**GIVEN ENTRIES**:

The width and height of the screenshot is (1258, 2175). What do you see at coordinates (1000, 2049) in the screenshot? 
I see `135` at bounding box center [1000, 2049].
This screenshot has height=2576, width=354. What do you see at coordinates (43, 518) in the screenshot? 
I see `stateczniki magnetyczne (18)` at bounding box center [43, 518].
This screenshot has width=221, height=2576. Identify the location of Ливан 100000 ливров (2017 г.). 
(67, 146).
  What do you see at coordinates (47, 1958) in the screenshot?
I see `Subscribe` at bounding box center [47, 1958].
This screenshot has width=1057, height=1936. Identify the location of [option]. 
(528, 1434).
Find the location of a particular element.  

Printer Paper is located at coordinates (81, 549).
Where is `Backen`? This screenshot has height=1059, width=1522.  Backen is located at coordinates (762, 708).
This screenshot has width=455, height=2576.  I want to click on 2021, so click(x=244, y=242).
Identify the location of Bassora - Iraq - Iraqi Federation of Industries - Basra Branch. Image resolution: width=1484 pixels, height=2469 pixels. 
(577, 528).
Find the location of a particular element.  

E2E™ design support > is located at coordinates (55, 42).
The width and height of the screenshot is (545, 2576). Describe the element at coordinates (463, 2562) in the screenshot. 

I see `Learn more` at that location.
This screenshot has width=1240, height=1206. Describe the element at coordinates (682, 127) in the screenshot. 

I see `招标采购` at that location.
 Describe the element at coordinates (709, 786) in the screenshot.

**EXERCISE INSTRUCTIONS**:
Prepare a faithful transcription of the material above, with nothing altered.

**OUTPUT BELOW**:
The width and height of the screenshot is (1258, 2175). What do you see at coordinates (1000, 2049) in the screenshot? 
I see `135` at bounding box center [1000, 2049].
This screenshot has height=2576, width=354. What do you see at coordinates (43, 518) in the screenshot? 
I see `stateczniki magnetyczne (18)` at bounding box center [43, 518].
This screenshot has width=221, height=2576. Identify the location of Ливан 100000 ливров (2017 г.). 
(67, 146).
  What do you see at coordinates (47, 1958) in the screenshot?
I see `Subscribe` at bounding box center [47, 1958].
This screenshot has width=1057, height=1936. Identify the location of [option]. 
(528, 1434).
Find the location of a particular element.  

Printer Paper is located at coordinates (81, 549).
Where is `Backen`? This screenshot has height=1059, width=1522.  Backen is located at coordinates (762, 708).
This screenshot has width=455, height=2576.  I want to click on 2021, so click(x=244, y=242).
Identify the location of Bassora - Iraq - Iraqi Federation of Industries - Basra Branch. Image resolution: width=1484 pixels, height=2469 pixels. 
(577, 528).
Find the location of a particular element.  

E2E™ design support > is located at coordinates (55, 42).
The width and height of the screenshot is (545, 2576). Describe the element at coordinates (463, 2562) in the screenshot. 

I see `Learn more` at that location.
This screenshot has width=1240, height=1206. Describe the element at coordinates (682, 127) in the screenshot. 

I see `招标采购` at that location.
 Describe the element at coordinates (709, 786) in the screenshot.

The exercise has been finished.